Case #2. The recipient battled an evil creature while in a state of being half awake/half asleep. Jesus occasionally appeared to him to help him, but was rejected, until the demon got too powerful and he finally accepted Jesus' help. During the "battle", his hysteric wife claims to have seen him levitate. Strangely enough, the wife never sees Jesus or the demon, and the man never noticed that he was levitating. The pets and children slept thru the whole thing.
Case #25. The recipient has a vision of Jesus in 18" deep snow. The spot where Jesus stood, about 3' in diameter, was bare ground, with no tracks leading to it or away from it. The visionary was unsure whether Jesus was transparent or not.
Case #26. The recipient had a skiing accident, in which he injured his neck vertebrae. He saw Jesus in the hospital and made a miraculous recovery. Jesus appeared somewhat transparent.
Case #27. The recipient saw Jesus standing over the bed of a sick friend, but looking at him. The recipient tried to touch Jesus, but he disappeared, touching the sick friend as he left. The sick friend jumps up, healed, and reports that he felt something touch him when it happened.
The cases are rather interesting. But, as I said before, we have no good reason to think that these coincidences are of divine origin. For all I know the rain gutter could've released a bunch of water that made the spot in the snow. And the little girl in church may have drank grape juice before the event, leading some to think it was wine. After all, the church she went to wasn't allowed to drink wine, remember? How would they know what it smelled like. Furthermore, Wiebe himself admitted that he could not verify the details of each account. And we all know how bad memory can be.
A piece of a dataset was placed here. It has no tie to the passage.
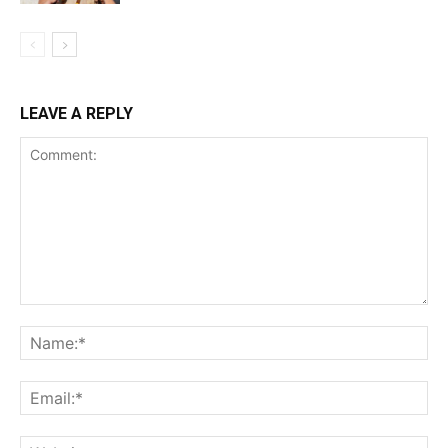
LEAVE A REPLY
Anyways, there was one case that was very impressive. Apparently, according to Case #28, an entire congregation and a Pastor all saw Jesus appear in the middle of a sermon. And if that isn't enough for you, the apparition was filmed! Although this case may seem impressive now- the entire case looks far more like deliberate deception when you look at it more closely. Ken Pulliam had a very good response to this case (here) which I will not spoil for you. Another fierce critique of this case comes from, strangely enough, a Christian apologist (here).
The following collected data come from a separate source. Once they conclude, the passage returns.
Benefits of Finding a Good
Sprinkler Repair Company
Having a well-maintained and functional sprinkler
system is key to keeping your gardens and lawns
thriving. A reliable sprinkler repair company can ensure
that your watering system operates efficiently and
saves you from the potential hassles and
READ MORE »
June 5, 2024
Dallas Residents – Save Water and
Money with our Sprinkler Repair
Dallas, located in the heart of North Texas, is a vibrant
As I've said before, the second part of the book is far too complex for me to critique. What I do know, however, and what Pulliam points out quite rightly is that Cognitive scientists are learning more and more every day- so we shouldn't feel bad just because we don't have an answer now. Perhaps in the future, when we understand how the brain works better, will we be able to come up with a more complete theory that accounts for the types of experiences honest people like these have. After all, most Psychologists are atheists.